A basic example of parsing HTML in Perl

This program demonstrates the basic use of the HTML::TreeBuilder module to parse HTML and convert the parsed input into a tree structure.

#!/usr/bin/perl
use warnings;
use strict;
use HTML::TreeBuilder;

# This is the file we are going to read.

my $file = 'test.html';

# Parse all of the contents of $file.

my $parser = HTML::TreeBuilder->new ();
$parser->parse_file ($file);

# Now display the contents of $parser.

recurse ($parser, 0);

exit;

# This displays the contents of $node and any children it may
# have. The variable $depth is the indentation used.

sub recurse
{
    my ($node, $depth) = @_;

    # Print indentation according to the level of recursion.

    print "  " x $depth;

    # If $node is a reference, then it is an HTML::Element.

    if (ref $node) {

        # Print the tag associated with $node, for example "html" or
        # "li".

        print $node->tag (), "\n";

        # $node->content_list () returns a list of child nodes of
        # $node, which we store in @children.
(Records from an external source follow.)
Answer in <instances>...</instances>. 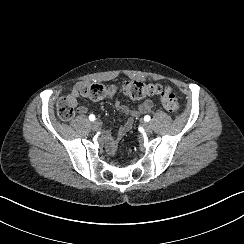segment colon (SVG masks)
I'll return each mask as SVG.
<instances>
[{
  "mask_svg": "<svg viewBox=\"0 0 244 244\" xmlns=\"http://www.w3.org/2000/svg\"><path fill=\"white\" fill-rule=\"evenodd\" d=\"M118 89L133 100L157 96L164 109L176 114L179 111L178 99L173 91L165 85L146 84L137 80H126L119 84ZM116 90L115 86L98 81L85 83L80 87V94L90 100L96 101L111 96ZM76 110V98L73 95L62 97L57 103V114L62 120L71 119Z\"/></svg>",
  "mask_w": 244,
  "mask_h": 244,
  "instance_id": "colon-1",
  "label": "colon"
}]
</instances>
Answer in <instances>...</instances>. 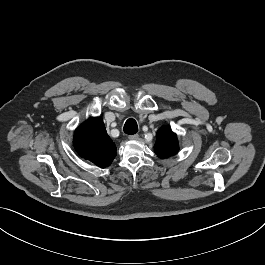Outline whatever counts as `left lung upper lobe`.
<instances>
[{"label":"left lung upper lobe","instance_id":"obj_1","mask_svg":"<svg viewBox=\"0 0 265 265\" xmlns=\"http://www.w3.org/2000/svg\"><path fill=\"white\" fill-rule=\"evenodd\" d=\"M154 151L160 158H168L175 155L178 150L177 136L168 127L161 128L156 134Z\"/></svg>","mask_w":265,"mask_h":265}]
</instances>
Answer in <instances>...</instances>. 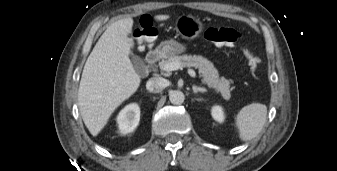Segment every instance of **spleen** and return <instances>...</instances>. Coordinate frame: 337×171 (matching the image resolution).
<instances>
[{"mask_svg": "<svg viewBox=\"0 0 337 171\" xmlns=\"http://www.w3.org/2000/svg\"><path fill=\"white\" fill-rule=\"evenodd\" d=\"M267 117V107L264 104L252 103L243 107L235 118V124L242 141L255 138L262 130Z\"/></svg>", "mask_w": 337, "mask_h": 171, "instance_id": "spleen-1", "label": "spleen"}]
</instances>
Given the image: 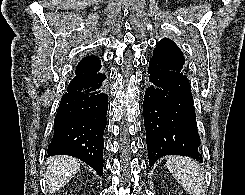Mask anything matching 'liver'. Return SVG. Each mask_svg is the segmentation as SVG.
I'll list each match as a JSON object with an SVG mask.
<instances>
[{
    "label": "liver",
    "mask_w": 245,
    "mask_h": 195,
    "mask_svg": "<svg viewBox=\"0 0 245 195\" xmlns=\"http://www.w3.org/2000/svg\"><path fill=\"white\" fill-rule=\"evenodd\" d=\"M45 178L50 192L63 188L80 170V162L71 156H54L46 161Z\"/></svg>",
    "instance_id": "liver-1"
}]
</instances>
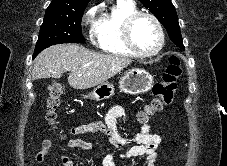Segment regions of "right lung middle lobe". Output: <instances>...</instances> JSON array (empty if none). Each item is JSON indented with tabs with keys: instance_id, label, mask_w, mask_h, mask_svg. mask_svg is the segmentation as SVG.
<instances>
[{
	"instance_id": "dd1d6c3e",
	"label": "right lung middle lobe",
	"mask_w": 227,
	"mask_h": 166,
	"mask_svg": "<svg viewBox=\"0 0 227 166\" xmlns=\"http://www.w3.org/2000/svg\"><path fill=\"white\" fill-rule=\"evenodd\" d=\"M83 11H46L34 57L43 49L60 43H84L81 34Z\"/></svg>"
}]
</instances>
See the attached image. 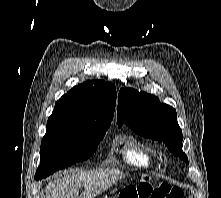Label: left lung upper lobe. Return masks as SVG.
I'll list each match as a JSON object with an SVG mask.
<instances>
[{"label":"left lung upper lobe","mask_w":221,"mask_h":198,"mask_svg":"<svg viewBox=\"0 0 221 198\" xmlns=\"http://www.w3.org/2000/svg\"><path fill=\"white\" fill-rule=\"evenodd\" d=\"M118 126L126 124L140 136L165 143L175 156L188 163L182 151V131L174 108L158 98L131 88H122L118 95Z\"/></svg>","instance_id":"left-lung-upper-lobe-1"}]
</instances>
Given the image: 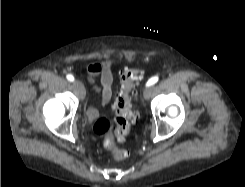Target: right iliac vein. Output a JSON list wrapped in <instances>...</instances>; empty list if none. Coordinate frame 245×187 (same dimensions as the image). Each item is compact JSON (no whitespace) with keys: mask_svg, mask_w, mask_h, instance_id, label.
<instances>
[{"mask_svg":"<svg viewBox=\"0 0 245 187\" xmlns=\"http://www.w3.org/2000/svg\"><path fill=\"white\" fill-rule=\"evenodd\" d=\"M73 87L77 91L79 97L81 99H83L85 97V88H84L83 84L80 81L76 80L73 82Z\"/></svg>","mask_w":245,"mask_h":187,"instance_id":"right-iliac-vein-1","label":"right iliac vein"}]
</instances>
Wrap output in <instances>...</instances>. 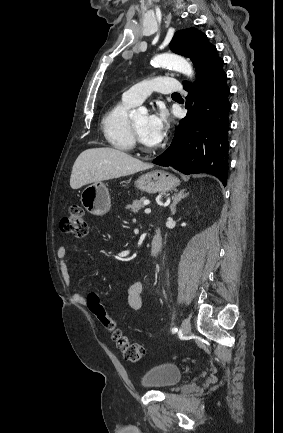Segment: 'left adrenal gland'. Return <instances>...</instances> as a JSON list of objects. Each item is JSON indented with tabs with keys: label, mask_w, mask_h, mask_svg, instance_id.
I'll return each mask as SVG.
<instances>
[{
	"label": "left adrenal gland",
	"mask_w": 283,
	"mask_h": 433,
	"mask_svg": "<svg viewBox=\"0 0 283 433\" xmlns=\"http://www.w3.org/2000/svg\"><path fill=\"white\" fill-rule=\"evenodd\" d=\"M184 190H186V188H182V190H179V192H178V190H176V192H174L173 202L170 206L171 214H175L177 202H179V200H181V198H185V196H187V194H189V192H184Z\"/></svg>",
	"instance_id": "1"
}]
</instances>
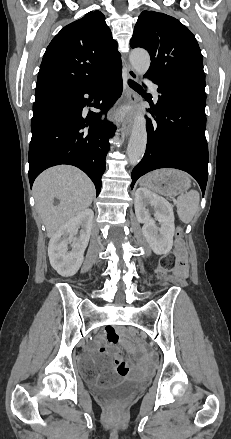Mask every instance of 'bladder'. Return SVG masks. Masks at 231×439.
<instances>
[{
	"mask_svg": "<svg viewBox=\"0 0 231 439\" xmlns=\"http://www.w3.org/2000/svg\"><path fill=\"white\" fill-rule=\"evenodd\" d=\"M78 372L83 378H90L99 371V367L86 356H82L77 364ZM144 382L138 379L120 381L109 387L95 386L94 392L104 399L120 398L135 393L143 386Z\"/></svg>",
	"mask_w": 231,
	"mask_h": 439,
	"instance_id": "31cf9c89",
	"label": "bladder"
}]
</instances>
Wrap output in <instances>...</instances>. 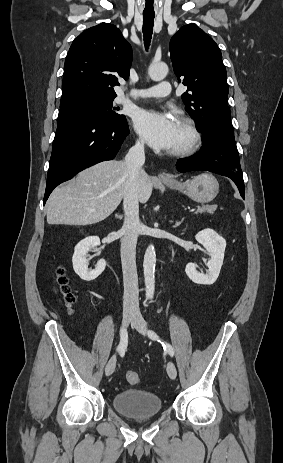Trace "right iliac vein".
I'll list each match as a JSON object with an SVG mask.
<instances>
[{
  "instance_id": "obj_1",
  "label": "right iliac vein",
  "mask_w": 283,
  "mask_h": 463,
  "mask_svg": "<svg viewBox=\"0 0 283 463\" xmlns=\"http://www.w3.org/2000/svg\"><path fill=\"white\" fill-rule=\"evenodd\" d=\"M134 316H135L134 311H131V310H125L124 311L123 318H122V326H123V328L128 327V325L130 324V322L132 321ZM116 361H117V357H116V354H115L110 358V360L108 361V363L106 365L105 374L107 376H110L114 372L115 367H116Z\"/></svg>"
}]
</instances>
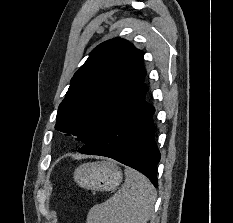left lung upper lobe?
Masks as SVG:
<instances>
[{
  "mask_svg": "<svg viewBox=\"0 0 233 223\" xmlns=\"http://www.w3.org/2000/svg\"><path fill=\"white\" fill-rule=\"evenodd\" d=\"M143 61L144 52L124 39L98 45L71 79L55 129L90 143L143 84Z\"/></svg>",
  "mask_w": 233,
  "mask_h": 223,
  "instance_id": "1",
  "label": "left lung upper lobe"
}]
</instances>
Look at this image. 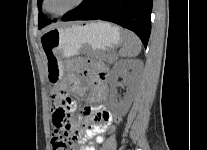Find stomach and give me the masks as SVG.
<instances>
[{"mask_svg":"<svg viewBox=\"0 0 207 150\" xmlns=\"http://www.w3.org/2000/svg\"><path fill=\"white\" fill-rule=\"evenodd\" d=\"M122 39L119 27L96 21L86 24H61L45 31L40 39L42 52L47 63L49 81L58 86L65 74L64 60L74 58L83 48L90 54L113 52Z\"/></svg>","mask_w":207,"mask_h":150,"instance_id":"1","label":"stomach"}]
</instances>
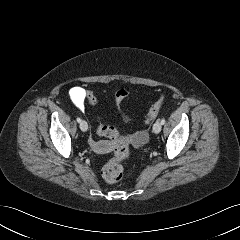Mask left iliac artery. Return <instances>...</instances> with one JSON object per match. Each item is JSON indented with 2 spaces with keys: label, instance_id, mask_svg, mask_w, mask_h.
<instances>
[{
  "label": "left iliac artery",
  "instance_id": "obj_1",
  "mask_svg": "<svg viewBox=\"0 0 240 240\" xmlns=\"http://www.w3.org/2000/svg\"><path fill=\"white\" fill-rule=\"evenodd\" d=\"M161 124L162 125L165 124V119L164 118L161 120Z\"/></svg>",
  "mask_w": 240,
  "mask_h": 240
}]
</instances>
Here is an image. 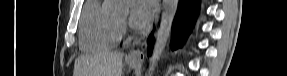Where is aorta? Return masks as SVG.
<instances>
[{"instance_id": "762f6f07", "label": "aorta", "mask_w": 287, "mask_h": 76, "mask_svg": "<svg viewBox=\"0 0 287 76\" xmlns=\"http://www.w3.org/2000/svg\"><path fill=\"white\" fill-rule=\"evenodd\" d=\"M178 0H163L160 28L150 58L148 75L151 76L165 50L170 37L173 20L178 8Z\"/></svg>"}]
</instances>
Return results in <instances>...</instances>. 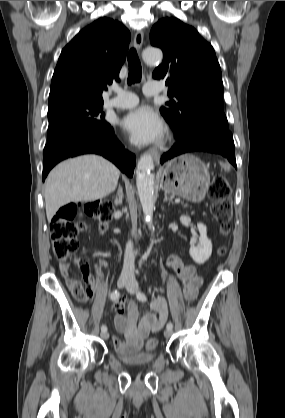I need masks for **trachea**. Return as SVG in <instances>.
I'll return each instance as SVG.
<instances>
[{
	"label": "trachea",
	"mask_w": 285,
	"mask_h": 418,
	"mask_svg": "<svg viewBox=\"0 0 285 418\" xmlns=\"http://www.w3.org/2000/svg\"><path fill=\"white\" fill-rule=\"evenodd\" d=\"M128 65V84L140 82L142 76V68L137 52L134 48L130 49L128 53Z\"/></svg>",
	"instance_id": "3493384b"
}]
</instances>
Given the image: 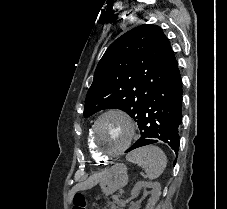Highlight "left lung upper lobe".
I'll return each instance as SVG.
<instances>
[{
  "mask_svg": "<svg viewBox=\"0 0 227 209\" xmlns=\"http://www.w3.org/2000/svg\"><path fill=\"white\" fill-rule=\"evenodd\" d=\"M176 66L169 40L159 26L143 24L128 31L99 61L86 96L84 117L117 108L137 121Z\"/></svg>",
  "mask_w": 227,
  "mask_h": 209,
  "instance_id": "5c2ea615",
  "label": "left lung upper lobe"
}]
</instances>
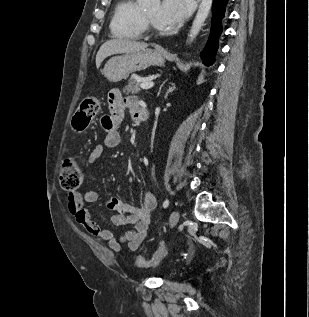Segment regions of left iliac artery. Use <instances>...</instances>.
Wrapping results in <instances>:
<instances>
[{
  "mask_svg": "<svg viewBox=\"0 0 309 317\" xmlns=\"http://www.w3.org/2000/svg\"><path fill=\"white\" fill-rule=\"evenodd\" d=\"M169 206V200L166 199L164 202H163V208H167Z\"/></svg>",
  "mask_w": 309,
  "mask_h": 317,
  "instance_id": "obj_1",
  "label": "left iliac artery"
}]
</instances>
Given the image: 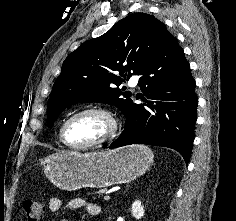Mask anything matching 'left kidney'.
<instances>
[{
  "label": "left kidney",
  "instance_id": "5707ae66",
  "mask_svg": "<svg viewBox=\"0 0 236 221\" xmlns=\"http://www.w3.org/2000/svg\"><path fill=\"white\" fill-rule=\"evenodd\" d=\"M131 213L132 216L136 219H141L144 216L145 211L143 205L141 204V201L136 200L135 202H133Z\"/></svg>",
  "mask_w": 236,
  "mask_h": 221
}]
</instances>
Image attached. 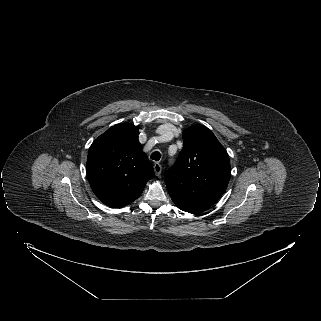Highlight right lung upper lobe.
<instances>
[{
  "mask_svg": "<svg viewBox=\"0 0 321 321\" xmlns=\"http://www.w3.org/2000/svg\"><path fill=\"white\" fill-rule=\"evenodd\" d=\"M138 135L137 126L117 124L90 146L88 180L95 195L107 206L121 208L133 202L154 176Z\"/></svg>",
  "mask_w": 321,
  "mask_h": 321,
  "instance_id": "cb5924a9",
  "label": "right lung upper lobe"
}]
</instances>
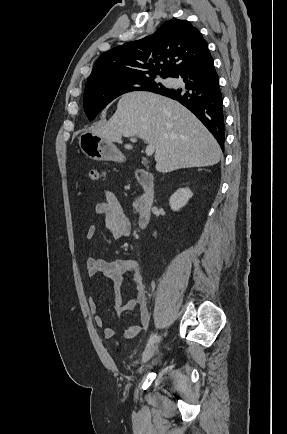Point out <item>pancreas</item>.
I'll use <instances>...</instances> for the list:
<instances>
[{
  "mask_svg": "<svg viewBox=\"0 0 287 434\" xmlns=\"http://www.w3.org/2000/svg\"><path fill=\"white\" fill-rule=\"evenodd\" d=\"M137 205H138V203H137V201H135L133 204L134 209H137Z\"/></svg>",
  "mask_w": 287,
  "mask_h": 434,
  "instance_id": "pancreas-1",
  "label": "pancreas"
}]
</instances>
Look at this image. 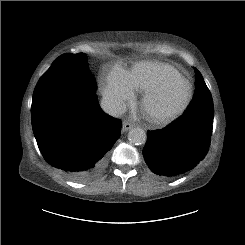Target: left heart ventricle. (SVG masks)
Here are the masks:
<instances>
[{
  "mask_svg": "<svg viewBox=\"0 0 245 245\" xmlns=\"http://www.w3.org/2000/svg\"><path fill=\"white\" fill-rule=\"evenodd\" d=\"M187 92L186 83L178 79L160 98H158L154 107L159 110L170 109L180 104Z\"/></svg>",
  "mask_w": 245,
  "mask_h": 245,
  "instance_id": "1",
  "label": "left heart ventricle"
}]
</instances>
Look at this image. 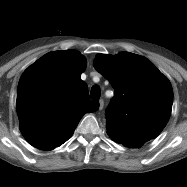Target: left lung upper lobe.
<instances>
[{
	"mask_svg": "<svg viewBox=\"0 0 187 187\" xmlns=\"http://www.w3.org/2000/svg\"><path fill=\"white\" fill-rule=\"evenodd\" d=\"M93 66L115 91L106 111L109 137L133 148L156 138L172 110L169 80L147 58L130 52L97 54Z\"/></svg>",
	"mask_w": 187,
	"mask_h": 187,
	"instance_id": "obj_1",
	"label": "left lung upper lobe"
}]
</instances>
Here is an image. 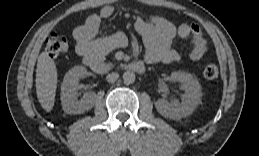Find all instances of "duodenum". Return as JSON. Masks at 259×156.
<instances>
[{
  "label": "duodenum",
  "instance_id": "1",
  "mask_svg": "<svg viewBox=\"0 0 259 156\" xmlns=\"http://www.w3.org/2000/svg\"><path fill=\"white\" fill-rule=\"evenodd\" d=\"M85 63L96 73L104 74L112 70V66L106 64L102 60L86 56L84 57ZM122 68L129 71H133L138 74H142L145 71V65L141 61H135L126 65H123Z\"/></svg>",
  "mask_w": 259,
  "mask_h": 156
}]
</instances>
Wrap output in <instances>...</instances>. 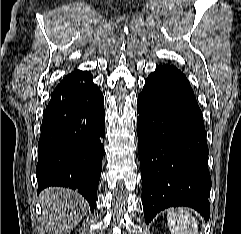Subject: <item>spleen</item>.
I'll list each match as a JSON object with an SVG mask.
<instances>
[{
  "label": "spleen",
  "mask_w": 241,
  "mask_h": 234,
  "mask_svg": "<svg viewBox=\"0 0 241 234\" xmlns=\"http://www.w3.org/2000/svg\"><path fill=\"white\" fill-rule=\"evenodd\" d=\"M167 221L171 234H198L196 219L184 208L168 212Z\"/></svg>",
  "instance_id": "1"
}]
</instances>
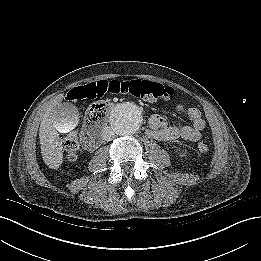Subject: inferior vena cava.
<instances>
[{"label": "inferior vena cava", "instance_id": "inferior-vena-cava-1", "mask_svg": "<svg viewBox=\"0 0 261 261\" xmlns=\"http://www.w3.org/2000/svg\"><path fill=\"white\" fill-rule=\"evenodd\" d=\"M102 137L106 141H111L115 138V133L110 127H105L102 131Z\"/></svg>", "mask_w": 261, "mask_h": 261}]
</instances>
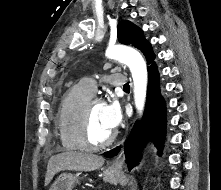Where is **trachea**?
<instances>
[{"label": "trachea", "instance_id": "1", "mask_svg": "<svg viewBox=\"0 0 221 190\" xmlns=\"http://www.w3.org/2000/svg\"><path fill=\"white\" fill-rule=\"evenodd\" d=\"M123 89H125V90H129V89H130L129 84H128V83H127V84H125V85H124V87H123Z\"/></svg>", "mask_w": 221, "mask_h": 190}]
</instances>
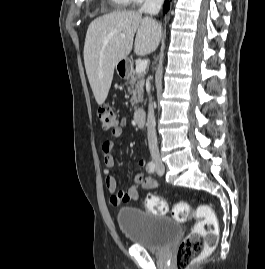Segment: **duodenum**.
Masks as SVG:
<instances>
[{"instance_id":"obj_1","label":"duodenum","mask_w":265,"mask_h":269,"mask_svg":"<svg viewBox=\"0 0 265 269\" xmlns=\"http://www.w3.org/2000/svg\"><path fill=\"white\" fill-rule=\"evenodd\" d=\"M121 70H122V75L126 76L128 73V69L123 65ZM145 117H146V112L144 109H137L134 112V121L138 125H144Z\"/></svg>"}]
</instances>
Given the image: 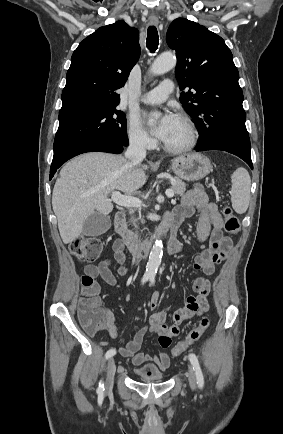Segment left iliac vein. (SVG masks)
Masks as SVG:
<instances>
[{
    "label": "left iliac vein",
    "instance_id": "left-iliac-vein-1",
    "mask_svg": "<svg viewBox=\"0 0 283 434\" xmlns=\"http://www.w3.org/2000/svg\"><path fill=\"white\" fill-rule=\"evenodd\" d=\"M187 377H188L190 387L192 389H195L196 388V377H195L194 370L192 369L191 365H188Z\"/></svg>",
    "mask_w": 283,
    "mask_h": 434
}]
</instances>
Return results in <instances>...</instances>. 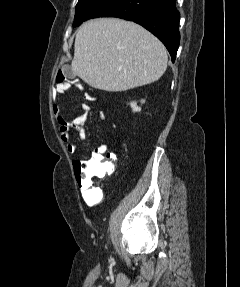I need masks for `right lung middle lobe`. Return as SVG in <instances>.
<instances>
[{"mask_svg":"<svg viewBox=\"0 0 240 287\" xmlns=\"http://www.w3.org/2000/svg\"><path fill=\"white\" fill-rule=\"evenodd\" d=\"M108 0H79L76 5L73 27L92 18Z\"/></svg>","mask_w":240,"mask_h":287,"instance_id":"dd1d6c3e","label":"right lung middle lobe"}]
</instances>
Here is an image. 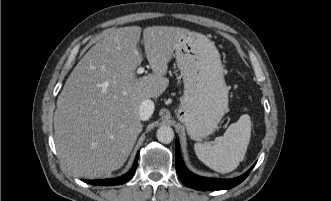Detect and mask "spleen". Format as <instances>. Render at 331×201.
<instances>
[{"mask_svg":"<svg viewBox=\"0 0 331 201\" xmlns=\"http://www.w3.org/2000/svg\"><path fill=\"white\" fill-rule=\"evenodd\" d=\"M251 119L247 114L232 123L223 136L213 142L195 143L194 150L200 161L219 173L235 170L244 160L251 137Z\"/></svg>","mask_w":331,"mask_h":201,"instance_id":"obj_1","label":"spleen"}]
</instances>
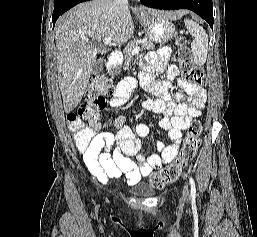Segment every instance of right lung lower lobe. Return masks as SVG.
Here are the masks:
<instances>
[{"mask_svg":"<svg viewBox=\"0 0 257 237\" xmlns=\"http://www.w3.org/2000/svg\"><path fill=\"white\" fill-rule=\"evenodd\" d=\"M89 0H55L54 11L52 15L53 27L56 20L65 13L67 10L77 5L78 3L85 2Z\"/></svg>","mask_w":257,"mask_h":237,"instance_id":"98d812e1","label":"right lung lower lobe"}]
</instances>
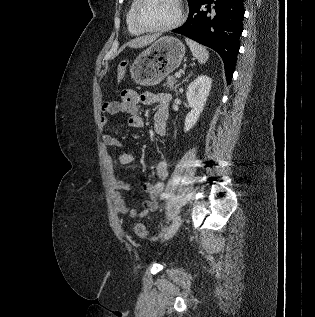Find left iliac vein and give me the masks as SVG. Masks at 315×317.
<instances>
[{
  "mask_svg": "<svg viewBox=\"0 0 315 317\" xmlns=\"http://www.w3.org/2000/svg\"><path fill=\"white\" fill-rule=\"evenodd\" d=\"M181 225V216H176L163 235L162 241L168 240L175 235Z\"/></svg>",
  "mask_w": 315,
  "mask_h": 317,
  "instance_id": "1",
  "label": "left iliac vein"
}]
</instances>
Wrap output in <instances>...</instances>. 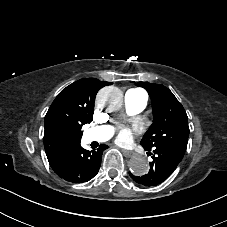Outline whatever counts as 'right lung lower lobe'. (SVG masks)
<instances>
[{"mask_svg":"<svg viewBox=\"0 0 227 227\" xmlns=\"http://www.w3.org/2000/svg\"><path fill=\"white\" fill-rule=\"evenodd\" d=\"M106 148L108 146L102 144L97 150L89 151L78 143L65 149L49 163L53 171L66 181L87 182L98 173L102 152Z\"/></svg>","mask_w":227,"mask_h":227,"instance_id":"98d812e1","label":"right lung lower lobe"}]
</instances>
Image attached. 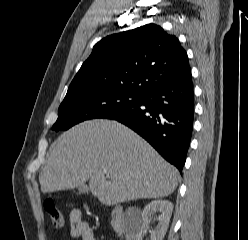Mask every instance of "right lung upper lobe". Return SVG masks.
Segmentation results:
<instances>
[{"instance_id":"obj_1","label":"right lung upper lobe","mask_w":248,"mask_h":240,"mask_svg":"<svg viewBox=\"0 0 248 240\" xmlns=\"http://www.w3.org/2000/svg\"><path fill=\"white\" fill-rule=\"evenodd\" d=\"M190 72L178 38L158 25L147 24L99 41L68 90L120 89L144 95Z\"/></svg>"}]
</instances>
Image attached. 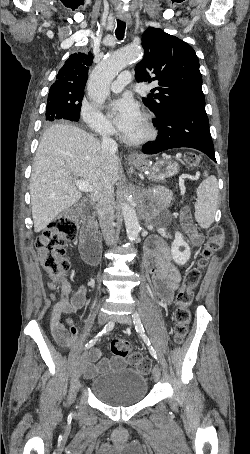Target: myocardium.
Segmentation results:
<instances>
[{
	"instance_id": "f54148a6",
	"label": "myocardium",
	"mask_w": 250,
	"mask_h": 454,
	"mask_svg": "<svg viewBox=\"0 0 250 454\" xmlns=\"http://www.w3.org/2000/svg\"><path fill=\"white\" fill-rule=\"evenodd\" d=\"M145 132L142 136L137 138H130L126 135H122V139L125 143L139 146L143 145L156 137V129L152 123V120L148 114H142L141 116Z\"/></svg>"
}]
</instances>
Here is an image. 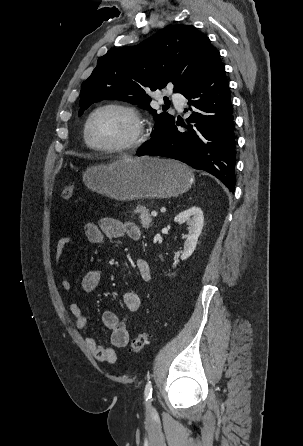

        my @children = $node->content_list ();
        for my $child_node (@children) {
            recurse ($child_node, $depth + 1);
        }
    }
    else {

        # If $node is not a reference, then it is just a piece of text
        # from the HTML file.

        print $node, "\n";
    }
}

(download)

On the following HTML:

<html>
<body>
<ol>
<li>Giant panda</li>
<li>Kangaroo</li>
</ol>
</body>
</html>

it produces:

html
  head
  body
    ol
      li
        Giant panda
      li
        Kangaroo

The documentation for HTML::TreeBuilder is scattered over a number of different pages. The tag and content_list methods used in the above example are documented in HTML::Element#tag and HTML::Element#content_list respectively.